**What to produce:**
With the images removed, reproduce each entry below word for word.

**Information provided:**
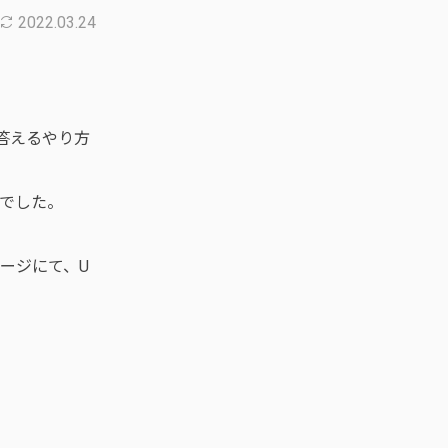
2022.03.24
に答えるやり方
でした。
ページにて、U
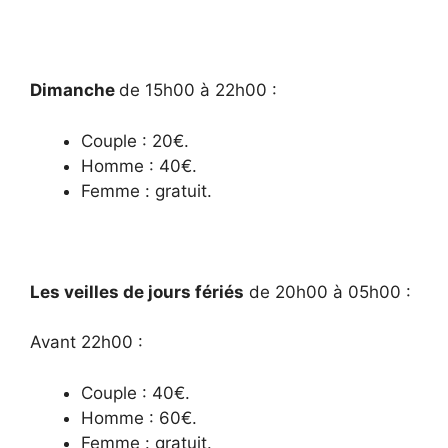
Dimanche
de 15h00 à 22h00 :
Couple : 20€.
Homme : 40€.
Femme : gratuit.
Les veilles de jours fériés
de 20h00 à 05h00 :
Avant 22h00 :
Couple : 40€.
Homme : 60€.
Femme : gratuit.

**Answer to the problem:**
2022.03.24
に答えるやり方
でした。
ページにて、U
Dimanche
de 15h00 à 22h00 :
Couple : 20€.
Homme : 40€.
Femme : gratuit.
Les veilles de jours fériés
de 20h00 à 05h00 :
Avant 22h00 :
Couple : 40€.
Homme : 60€.
Femme : gratuit.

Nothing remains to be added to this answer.